DOMESTIC general insurance companies have failed to finalise their treaty arrangements with reinsurance companies within the deadline set by the Insurance Regulatory and Development Authority (IRDA).

IRDA stipulates that reinsurance arrangements be finalised 45 days before the beginning of the financial year. Sources said that this deadline had long passed. Insurers are now expected to finalise their arrangements only towards the end of the month. Even so, the general insurance companies would be finalising their treaty arrangements only with the national reinsurer, General Insurance Corporation Ltd.

Even the private sector this year had begun preferring GIC as the reinsurer for treaty arrangements, the sources added.

Treaty arrangements with the foreign insurance companies were still in the process of discussions.
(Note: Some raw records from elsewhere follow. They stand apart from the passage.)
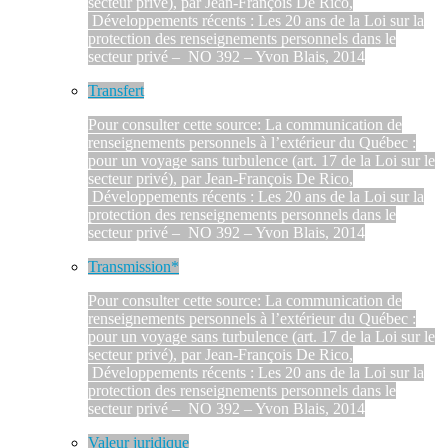
secteur privé), par Jean-François De Rico,
Développements récents : Les 20 ans de la Loi sur la
protection des renseignements personnels dans le
secteur privé – NO 392 – Yvon Blais, 2014
Transfert
Pour consulter cette source: La communication de
renseignements personnels à l’extérieur du Québec :
pour un voyage sans turbulence (art. 17 de la Loi sur le
secteur privé), par Jean-François De Rico,
Développements récents : Les 20 ans de la Loi sur la
protection des renseignements personnels dans le
secteur privé – NO 392 – Yvon Blais, 2014
Transmission*
Pour consulter cette source: La communication de
renseignements personnels à l’extérieur du Québec :
pour un voyage sans turbulence (art. 17 de la Loi sur le
secteur privé), par Jean-François De Rico,
Développements récents : Les 20 ans de la Loi sur la
protection des renseignements personnels dans le
secteur privé – NO 392 – Yvon Blais, 2014
Valeur juridique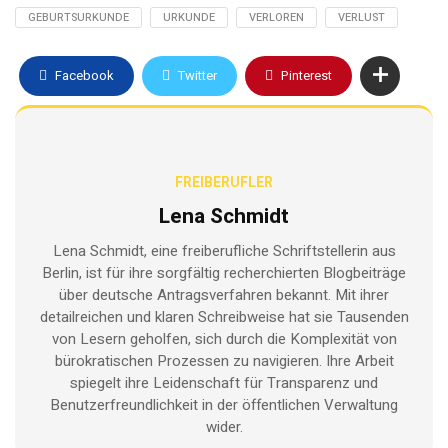
GEBURTSURKUNDE
URKUNDE
VERLOREN
VERLUST
Facebook
Twitter
Pinterest
FREIBERUFLER
Lena Schmidt
Lena Schmidt, eine freiberufliche Schriftstellerin aus
Berlin, ist für ihre sorgfältig recherchierten Blogbeiträge
über deutsche Antragsverfahren bekannt. Mit ihrer
detailreichen und klaren Schreibweise hat sie Tausenden
von Lesern geholfen, sich durch die Komplexität von
bürokratischen Prozessen zu navigieren. Ihre Arbeit
spiegelt ihre Leidenschaft für Transparenz und
Benutzerfreundlichkeit in der öffentlichen Verwaltung
wider.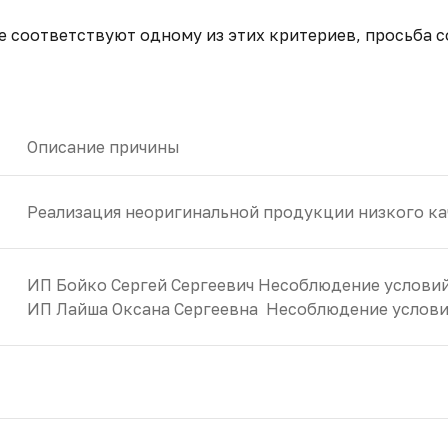
е соответствуют одному из этих критериев, просьба 
Описание причины
Реализация неоригинальной продукции низкого ка
ИП Бойко Сергей Сергеевич Несоблюдение услови
ИП Лайша Оксана Сергеевна Несоблюдение услови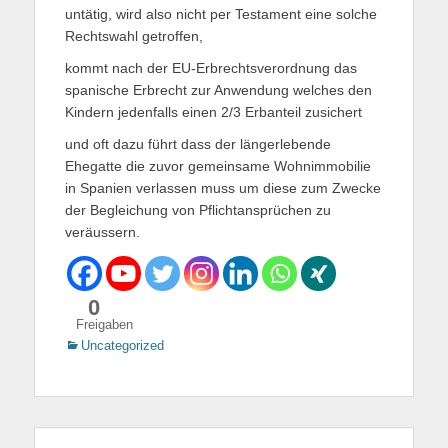
untätig, wird also nicht per Testament eine solche
Rechtswahl getroffen,
kommt nach der EU-Erbrechtsverordnung das
spanische Erbrecht zur Anwendung welches den
Kindern jedenfalls einen 2/3 Erbanteil zusichert
und oft dazu führt dass der längerlebende
Ehegatte die zuvor gemeinsame Wohnimmobilie
in Spanien verlassen muss um diese zum Zwecke
der Begleichung von Pflichtansprüchen zu
veräussern.
0
Freigaben
Kategorien
Uncategorized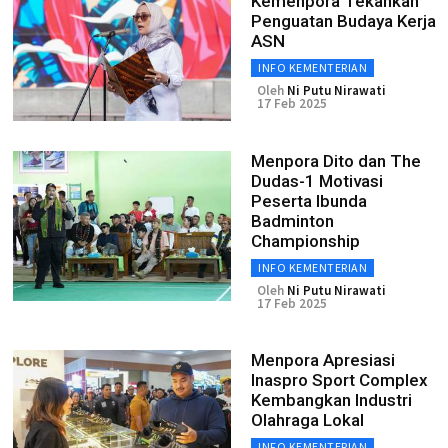
Kemenpora Tekankan
Penguatan Budaya Kerja
ASN
INFO KEMENTERIAN
Oleh
Ni Putu Nirawati
17 Feb 2025
Menpora Dito dan The
Dudas-1 Motivasi
Peserta Ibunda
Badminton
Championship
INFO KEMENTERIAN
Oleh
Ni Putu Nirawati
17 Feb 2025
Menpora Apresiasi
Inaspro Sport Complex
Kembangkan Industri
Olahraga Lokal
INFO KEMENTERIAN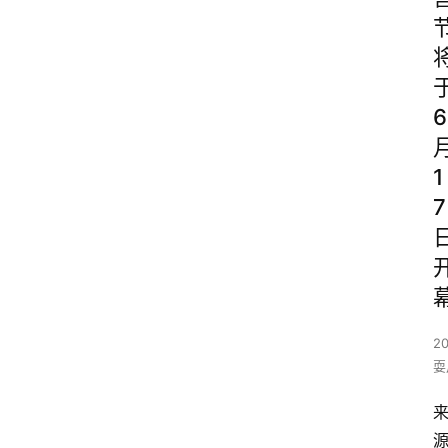
6
1
7
2
耍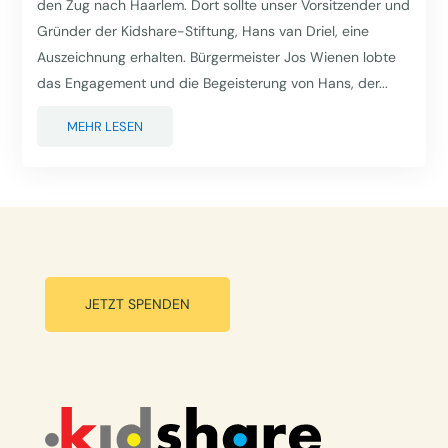
den Zug nach Haarlem. Dort sollte unser Vorsitzender und
Gründer der Kidshare-Stiftung, Hans van Driel, eine
Auszeichnung erhalten. Bürgermeister Jos Wienen lobte
das Engagement und die Begeisterung von Hans, der...
MEHR LESEN
JETZT SPENDEN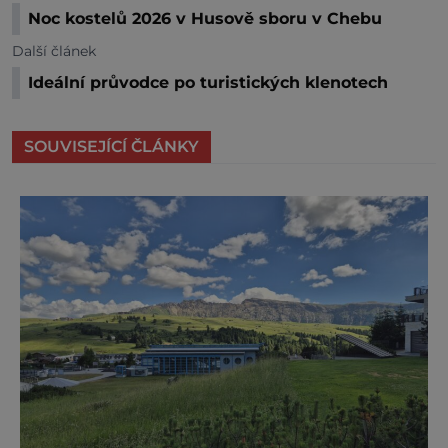
Noc kostelů 2026 v Husově sboru v Chebu
Další článek
Ideální průvodce po turistických klenotech
SOUVISEJÍCÍ ČLÁNKY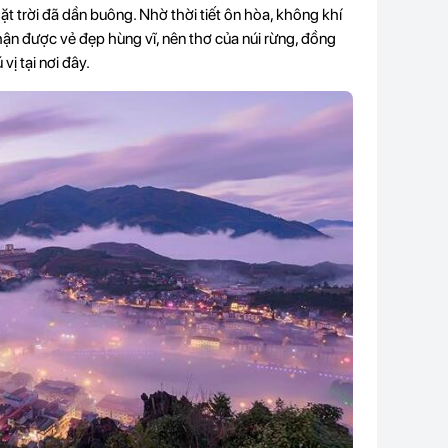
t trời đã dần buông. Nhờ thời tiết ôn hòa, không khí
ận được vẻ đẹp hùng vĩ, nên thơ của núi rừng, đồng
vị tại nơi đây.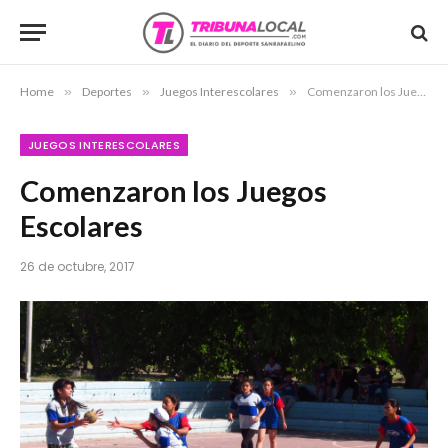
Home
»
Deportes
»
Juegos Interescolares
»
Comenzaron los Juegos Escolares
JUEGOS INTERESCOLARES
Comenzaron los Juegos
Escolares
26 de octubre, 2017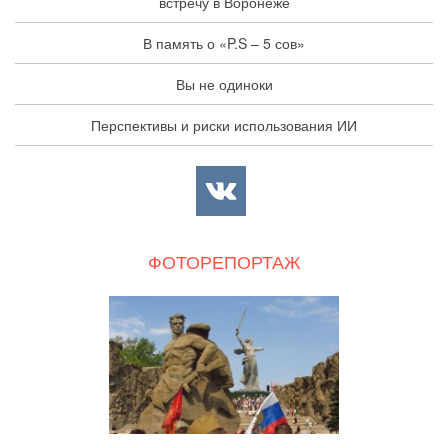
встречу в Воронеже
В память о «P.S – 5 сов»
Вы не одиноки
Перспективы и риски использования ИИ
ФОТОРЕПОРТАЖ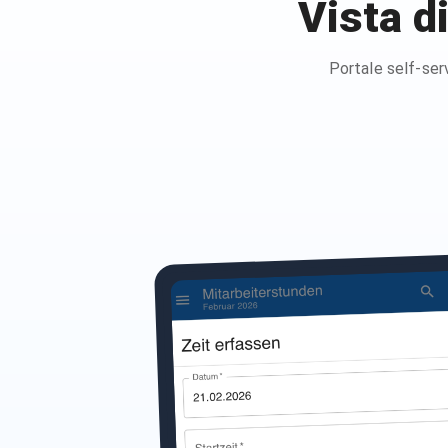
Vista d
Portale self-serv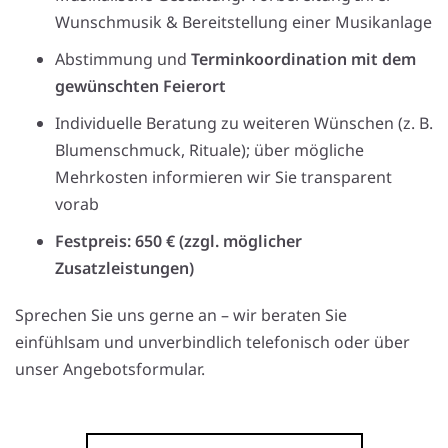
Wunschmusik & Bereitstellung einer Musikanlage
Abstimmung und
Terminkoordination mit dem
gewünschten Feierort
Individuelle Beratung zu weiteren Wünschen (z. B.
Blumenschmuck, Rituale); über mögliche
Mehrkosten informieren wir Sie transparent
vorab
Festpreis: 650 € (zzgl. möglicher
Zusatzleistungen)
Sprechen Sie uns gerne an – wir beraten Sie
einfühlsam und unverbindlich telefonisch oder über
unser Angebotsformular.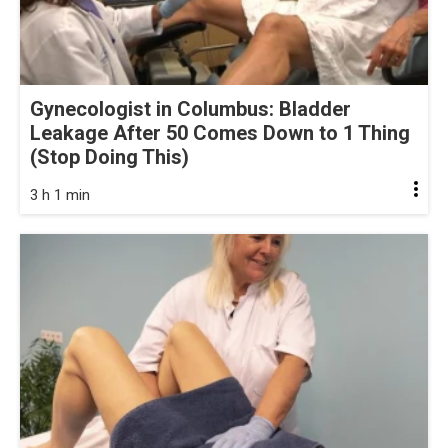
Gynecologist in Columbus: Bladder
Leakage After 50 Comes Down to 1 Thing
(Stop Doing This)
3 h 1 min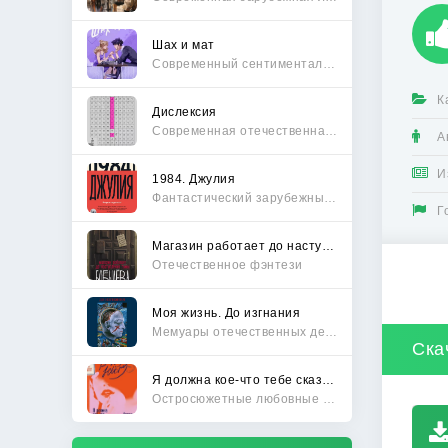
Шах и мат
Современный сентиментальный роман
К
Дислексия
Современная отечественная проза
А
И
1984. Джулия
Фантастический зарубежный боевик
Г
Магазин работает до наступления тьмы
Отечественное фэнтези
Моя жизнь. До изгнания
Мемуары отечественных деятелей
Ска
Я должна кое-что тебе сказать
Остросюжетные любовные романы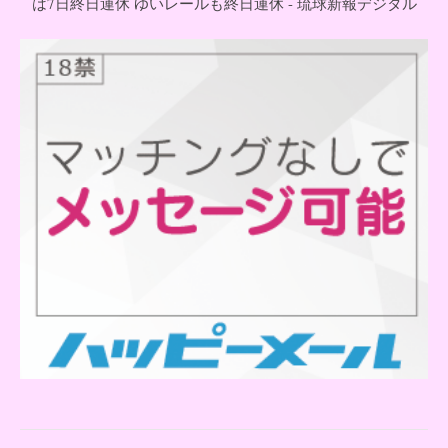
は7日終日運休 ゆいレールも終日運休 - 琉球新報デジタル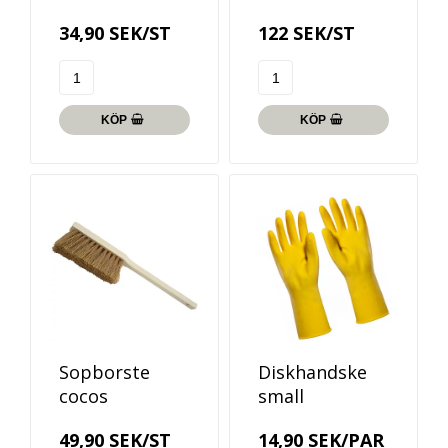
34,90 SEK/ST
122 SEK/ST
KÖP
KÖP
Sopborste
Diskhandske
cocos
small
49,90 SEK/ST
14,90 SEK/PAR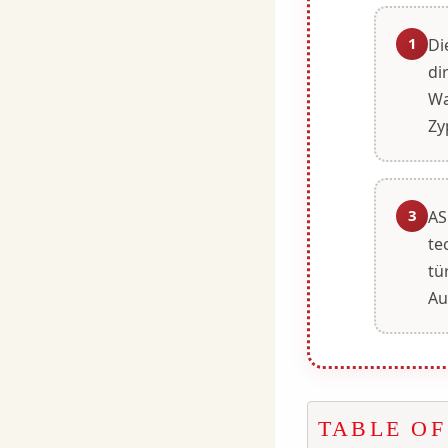
1
Di
di
Wa
Zy
3
AS
te
tü
Au
TABLE O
The preferred foreign insurers include Munich Re and Swiss Re - the world's largest reinsurance companies.

The sources said that foreign reinsurers were imposing preconditions for such treaty arrangements. This includes complete detariffing of the insurance sector. This was because some of the premium quotes made by the domestic general insurance companies - - both private and public sector - - were not acceptable to the reinsurers.

The sources said that reinsurers had taken the stand in view of the low tariffs prevailing in the domestic insurance markets. On the other hand, reinsurance markets have hardened considerably during the last two years and continued to move northwards propelled by the volatile situation in the Persian Gulf region.

Reinsurance tariffs are already close to about 1.5 per cent of the sum insured. Besides, the sources said that regions like India had been declared as high-risk zones by the reinsurers. This would imply that the risk premiums would also be loaded on to the primary reinsurance costs, further escalating the premiums.

They said that at current tariffs prescribed by the Tariff Advisory Committee of IRDA, foreign reinsurers were insisting on riders. These riders are intended to restrict the liabilities of reinsurers currently faced with large underwriting losses on account of natural calamities.

Besides, reinsurers have also been hit severely by investment losses as a result of the bear hug in the global capital markets.

Consequently, the sources said, the riders included putting in place fresh caps on liabilities. Already, risks like terrorism and earthquake have been capped. Reinsurers are insisting on new caps for more natural calamities. These riders are being proposed after the floods in Europe last year.

These riders would mean that primary insurers would have to resort to more of facultative (Fac Re) or excess of loss reinsurance covers. Both these are spot covers. Fac Re is done on an individual risk basis. Excess of loss reinsurance is done for only the portion that is not covered by the treaty reinsurance.

The sources said the higher reinsurance tariffs would mean that corporates would have to incur higher insurance costs for the next financial year. Among the covers coming up renewal next year are those for some of the public sector power projects including that of National Thermal Power Corporation, which normally takes a mega risk cover.

Others coming up for renewal include some of the refineries in the country. Already some of the corporates have resorted to trimming insurance costs and preferred taking only plain vanilla covers.